Cuando vimos las tripas del primer ácaro, brillaba de un rojo brillante como el sol. Esto era una prueba positiva de que el cuerpo graso estaba siendo consumido”, dijo Ramsey. “Hemos estado hablando de estos ácaros como si fueran vampiros, pero no lo son. Son más como hombres lobo. Hemos estado tratando de lanzar una estaca a través de ellos, pero resulta que necesitábamos una bala de plata”.

Para introducir el último clavo proverbial en el ataúd de la idea de que los ácaros se alimentan de la hemolinfa, Ramsey realizó un último experimento. Primero, perfeccionó minuciosamente la capacidad de criar ácaros varroa en un régimen dietético artificial, una tarea difícil para un parásito que prefiere las comidas de un huésped vivo.
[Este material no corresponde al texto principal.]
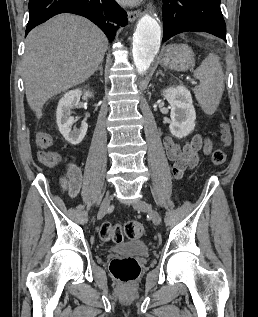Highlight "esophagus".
<instances>
[{"instance_id": "esophagus-1", "label": "esophagus", "mask_w": 258, "mask_h": 317, "mask_svg": "<svg viewBox=\"0 0 258 317\" xmlns=\"http://www.w3.org/2000/svg\"><path fill=\"white\" fill-rule=\"evenodd\" d=\"M141 16V11L140 10H135L134 12H128V20L130 22H134Z\"/></svg>"}]
</instances>
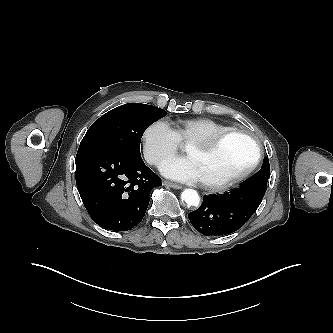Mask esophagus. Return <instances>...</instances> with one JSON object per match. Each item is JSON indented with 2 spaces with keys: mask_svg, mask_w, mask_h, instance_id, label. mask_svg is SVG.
I'll return each instance as SVG.
<instances>
[{
  "mask_svg": "<svg viewBox=\"0 0 333 333\" xmlns=\"http://www.w3.org/2000/svg\"><path fill=\"white\" fill-rule=\"evenodd\" d=\"M163 185H164V186H167V187L174 188V189H182V186H181V185L176 184V183H172V182H169V181H164V182H163Z\"/></svg>",
  "mask_w": 333,
  "mask_h": 333,
  "instance_id": "34e87169",
  "label": "esophagus"
}]
</instances>
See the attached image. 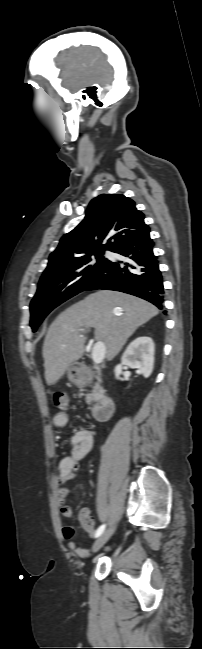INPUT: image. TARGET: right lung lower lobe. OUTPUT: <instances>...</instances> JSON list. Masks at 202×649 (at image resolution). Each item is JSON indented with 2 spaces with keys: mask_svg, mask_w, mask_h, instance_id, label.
<instances>
[{
  "mask_svg": "<svg viewBox=\"0 0 202 649\" xmlns=\"http://www.w3.org/2000/svg\"><path fill=\"white\" fill-rule=\"evenodd\" d=\"M153 244L149 228L118 244L112 252L121 254L128 260L108 261L84 291H121L143 298L163 309V282L158 261L153 254ZM120 264L125 266L122 268Z\"/></svg>",
  "mask_w": 202,
  "mask_h": 649,
  "instance_id": "right-lung-lower-lobe-1",
  "label": "right lung lower lobe"
}]
</instances>
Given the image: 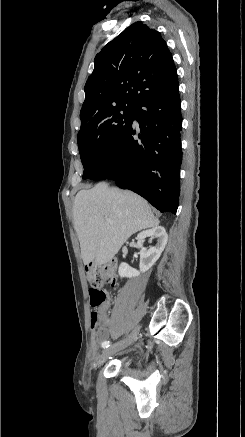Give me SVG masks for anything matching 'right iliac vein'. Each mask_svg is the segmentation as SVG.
<instances>
[{"instance_id": "63e3f726", "label": "right iliac vein", "mask_w": 245, "mask_h": 437, "mask_svg": "<svg viewBox=\"0 0 245 437\" xmlns=\"http://www.w3.org/2000/svg\"><path fill=\"white\" fill-rule=\"evenodd\" d=\"M138 332H139V327L137 326L126 339L104 349V351L102 352L99 363L105 361L110 355H112L120 350H123V349L127 348L129 345H131L135 341V339L137 338Z\"/></svg>"}]
</instances>
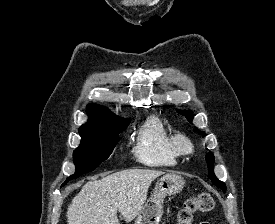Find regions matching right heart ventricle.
Segmentation results:
<instances>
[{
  "label": "right heart ventricle",
  "instance_id": "right-heart-ventricle-1",
  "mask_svg": "<svg viewBox=\"0 0 275 224\" xmlns=\"http://www.w3.org/2000/svg\"><path fill=\"white\" fill-rule=\"evenodd\" d=\"M133 153L140 163L147 166L173 167L180 159L165 124L154 116L147 118L137 132Z\"/></svg>",
  "mask_w": 275,
  "mask_h": 224
}]
</instances>
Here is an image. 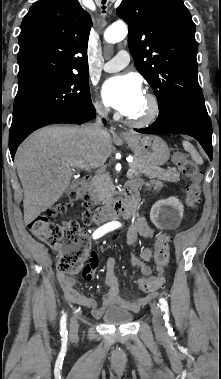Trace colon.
I'll return each mask as SVG.
<instances>
[{"label":"colon","instance_id":"1","mask_svg":"<svg viewBox=\"0 0 221 379\" xmlns=\"http://www.w3.org/2000/svg\"><path fill=\"white\" fill-rule=\"evenodd\" d=\"M174 161L179 170L190 179L186 189V203L194 208L201 200L202 173L198 165L181 154H175ZM81 202L85 208L82 214V222L88 224L92 220L90 192L80 186L75 187L69 196V202L60 203L50 208L46 215L34 218L28 225L31 233L50 247L60 251L58 270L63 273L76 274L81 272L83 264H88L89 240L87 233L79 223L66 221L57 223L50 218L63 213L71 202ZM171 237L166 233L160 234L154 246V260L156 274L151 277H140L136 280L138 288L143 292H154L159 289L164 281L163 273L170 261Z\"/></svg>","mask_w":221,"mask_h":379}]
</instances>
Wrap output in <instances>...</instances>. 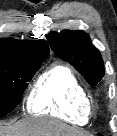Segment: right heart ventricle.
Returning a JSON list of instances; mask_svg holds the SVG:
<instances>
[{
  "label": "right heart ventricle",
  "instance_id": "1",
  "mask_svg": "<svg viewBox=\"0 0 117 136\" xmlns=\"http://www.w3.org/2000/svg\"><path fill=\"white\" fill-rule=\"evenodd\" d=\"M88 104V96L73 70L55 64L42 72L27 97V109L35 115H51L82 125L86 117L81 113Z\"/></svg>",
  "mask_w": 117,
  "mask_h": 136
}]
</instances>
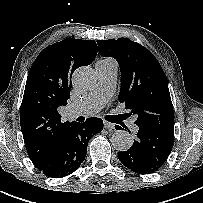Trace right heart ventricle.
Segmentation results:
<instances>
[{"mask_svg":"<svg viewBox=\"0 0 203 203\" xmlns=\"http://www.w3.org/2000/svg\"><path fill=\"white\" fill-rule=\"evenodd\" d=\"M101 61H104V62H107V63H113V64H115L114 61L111 60V59H104V60H101Z\"/></svg>","mask_w":203,"mask_h":203,"instance_id":"e07e8e85","label":"right heart ventricle"}]
</instances>
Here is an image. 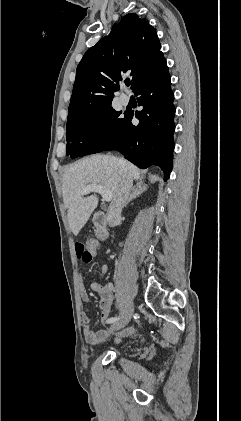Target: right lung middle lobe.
Returning <instances> with one entry per match:
<instances>
[{
    "mask_svg": "<svg viewBox=\"0 0 241 421\" xmlns=\"http://www.w3.org/2000/svg\"><path fill=\"white\" fill-rule=\"evenodd\" d=\"M121 112L108 107L92 115L66 125V155L71 158L104 151L114 143L125 129L127 114L119 118Z\"/></svg>",
    "mask_w": 241,
    "mask_h": 421,
    "instance_id": "right-lung-middle-lobe-1",
    "label": "right lung middle lobe"
}]
</instances>
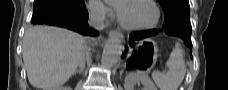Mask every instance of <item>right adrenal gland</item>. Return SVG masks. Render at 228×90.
I'll use <instances>...</instances> for the list:
<instances>
[{
  "mask_svg": "<svg viewBox=\"0 0 228 90\" xmlns=\"http://www.w3.org/2000/svg\"><path fill=\"white\" fill-rule=\"evenodd\" d=\"M83 70H84V67H81L78 70H75L72 75H76L77 73L82 74Z\"/></svg>",
  "mask_w": 228,
  "mask_h": 90,
  "instance_id": "1",
  "label": "right adrenal gland"
}]
</instances>
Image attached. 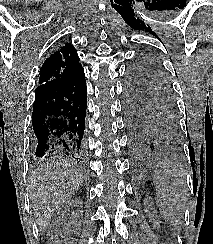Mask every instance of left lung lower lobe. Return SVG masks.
Masks as SVG:
<instances>
[{"label": "left lung lower lobe", "instance_id": "left-lung-lower-lobe-1", "mask_svg": "<svg viewBox=\"0 0 213 244\" xmlns=\"http://www.w3.org/2000/svg\"><path fill=\"white\" fill-rule=\"evenodd\" d=\"M129 148L136 157H148L158 151L162 140L156 130L141 116L125 108Z\"/></svg>", "mask_w": 213, "mask_h": 244}]
</instances>
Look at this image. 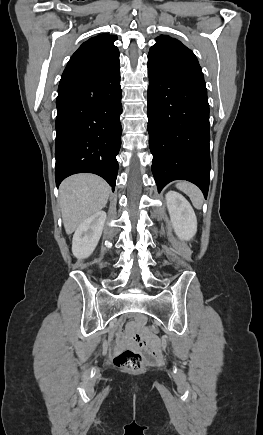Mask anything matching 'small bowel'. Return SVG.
<instances>
[{"label":"small bowel","instance_id":"small-bowel-1","mask_svg":"<svg viewBox=\"0 0 263 435\" xmlns=\"http://www.w3.org/2000/svg\"><path fill=\"white\" fill-rule=\"evenodd\" d=\"M136 321L140 325H145L147 318L144 315H139ZM144 339L141 336H132L131 342L122 333L116 336V346L124 347L132 343L136 345L137 350H144V354H149V359L151 361H160L162 359V354L160 353L158 341H154V332H145Z\"/></svg>","mask_w":263,"mask_h":435}]
</instances>
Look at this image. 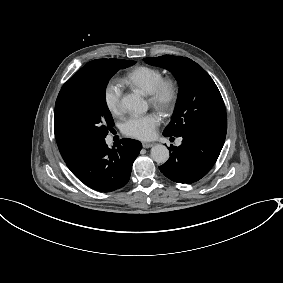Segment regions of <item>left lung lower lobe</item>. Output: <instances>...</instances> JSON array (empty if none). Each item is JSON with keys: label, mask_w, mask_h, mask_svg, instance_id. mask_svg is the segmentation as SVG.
<instances>
[{"label": "left lung lower lobe", "mask_w": 283, "mask_h": 283, "mask_svg": "<svg viewBox=\"0 0 283 283\" xmlns=\"http://www.w3.org/2000/svg\"><path fill=\"white\" fill-rule=\"evenodd\" d=\"M179 147H170V158L160 171L170 180L190 184L204 177L215 164L225 136L183 134Z\"/></svg>", "instance_id": "1"}]
</instances>
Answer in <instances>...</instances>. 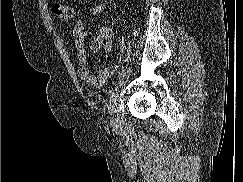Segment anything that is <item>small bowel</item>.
<instances>
[{"instance_id":"small-bowel-1","label":"small bowel","mask_w":243,"mask_h":182,"mask_svg":"<svg viewBox=\"0 0 243 182\" xmlns=\"http://www.w3.org/2000/svg\"><path fill=\"white\" fill-rule=\"evenodd\" d=\"M93 14H100L104 11V5L98 4L92 8ZM73 41L77 54L78 77L89 85L102 87L110 77L111 71L109 67H104L97 73H93L88 66V53L85 47V38L87 32L85 30V24L82 20H77L73 28ZM104 47L108 52L113 48L112 38L108 35L94 37L92 42V48L99 50Z\"/></svg>"}]
</instances>
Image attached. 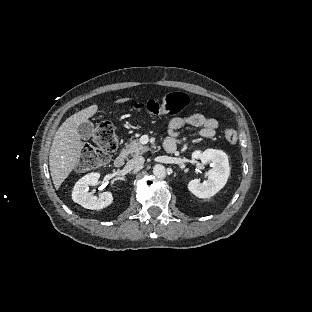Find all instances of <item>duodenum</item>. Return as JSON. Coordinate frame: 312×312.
Returning <instances> with one entry per match:
<instances>
[{"label":"duodenum","mask_w":312,"mask_h":312,"mask_svg":"<svg viewBox=\"0 0 312 312\" xmlns=\"http://www.w3.org/2000/svg\"><path fill=\"white\" fill-rule=\"evenodd\" d=\"M164 149L168 153H175L177 150V147L174 143L165 142L164 143ZM127 159V152L120 153L114 160V165L117 168H122L125 165Z\"/></svg>","instance_id":"1"}]
</instances>
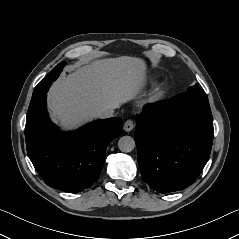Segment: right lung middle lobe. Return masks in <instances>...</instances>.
Masks as SVG:
<instances>
[{"label": "right lung middle lobe", "instance_id": "obj_1", "mask_svg": "<svg viewBox=\"0 0 239 239\" xmlns=\"http://www.w3.org/2000/svg\"><path fill=\"white\" fill-rule=\"evenodd\" d=\"M66 64V62H61L59 63L34 89L35 90H38L39 88L43 87L44 85H46L47 83L49 82H53L55 81L60 72L62 71V68L63 66Z\"/></svg>", "mask_w": 239, "mask_h": 239}]
</instances>
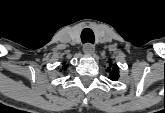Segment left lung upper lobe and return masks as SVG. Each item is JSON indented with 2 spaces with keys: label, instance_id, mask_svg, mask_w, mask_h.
<instances>
[{
  "label": "left lung upper lobe",
  "instance_id": "1",
  "mask_svg": "<svg viewBox=\"0 0 165 113\" xmlns=\"http://www.w3.org/2000/svg\"><path fill=\"white\" fill-rule=\"evenodd\" d=\"M112 66V64H110V67ZM109 69V68H108ZM109 77L111 80L116 81L119 78V71H118V66L117 65H113L112 67V71L109 74Z\"/></svg>",
  "mask_w": 165,
  "mask_h": 113
}]
</instances>
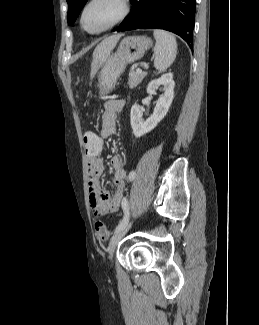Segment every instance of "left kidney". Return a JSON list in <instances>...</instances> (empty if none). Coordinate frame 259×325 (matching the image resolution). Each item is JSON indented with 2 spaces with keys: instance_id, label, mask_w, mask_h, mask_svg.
Listing matches in <instances>:
<instances>
[{
  "instance_id": "left-kidney-1",
  "label": "left kidney",
  "mask_w": 259,
  "mask_h": 325,
  "mask_svg": "<svg viewBox=\"0 0 259 325\" xmlns=\"http://www.w3.org/2000/svg\"><path fill=\"white\" fill-rule=\"evenodd\" d=\"M163 86V95L156 101L153 114L144 121L143 113L137 104H134L130 112V122L135 137L139 138L152 131L158 123L166 116L174 97L173 74L166 73L160 78L153 80L147 87V93L153 95L156 90Z\"/></svg>"
}]
</instances>
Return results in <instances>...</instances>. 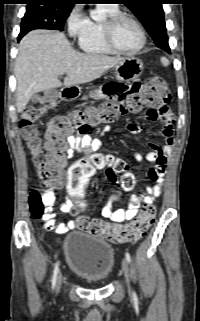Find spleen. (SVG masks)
I'll return each instance as SVG.
<instances>
[{"mask_svg": "<svg viewBox=\"0 0 200 321\" xmlns=\"http://www.w3.org/2000/svg\"><path fill=\"white\" fill-rule=\"evenodd\" d=\"M160 61L164 67H167L170 64L169 60L166 57H161Z\"/></svg>", "mask_w": 200, "mask_h": 321, "instance_id": "spleen-1", "label": "spleen"}]
</instances>
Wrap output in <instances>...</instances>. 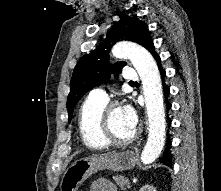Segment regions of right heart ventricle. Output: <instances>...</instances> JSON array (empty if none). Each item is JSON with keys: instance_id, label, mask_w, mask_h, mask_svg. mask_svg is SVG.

Luego, les dio dietas compuestas de hemolinfa o tejido corporal graso, con algunas mezclas de las dos.

Los resultados fueron sorprendentes: los ácaros alimentados con una dieta de hemolinfa pura se murieron de hambre, mientras que los alimentados con tejido corporal graso prosperaron e incluso produjeron huevos.

Estos resultados tienen el potencial de revolucionar nuestra comprensión del daño causado a las abejas por los ácaros”, dijo Dennis Van Engelsdorp, profesor de entomología en la UMD y coautor del estudio, quien también se desempeñó como asesor de Ramsey. “Los cuerpos grasos sirven para muchas funciones cruciales para las abejas. Ahora tiene mucho más sentido ver cómo el daño a las abejas individuales se manifiesta de la manera en que ya sabemos que la varroa daña a las colonias de abejas. Es importante destacar que también se abre tan muchas nuevas oportunidades para tratamientos más efectivos y enfoques específicos para controlar los ácaros “.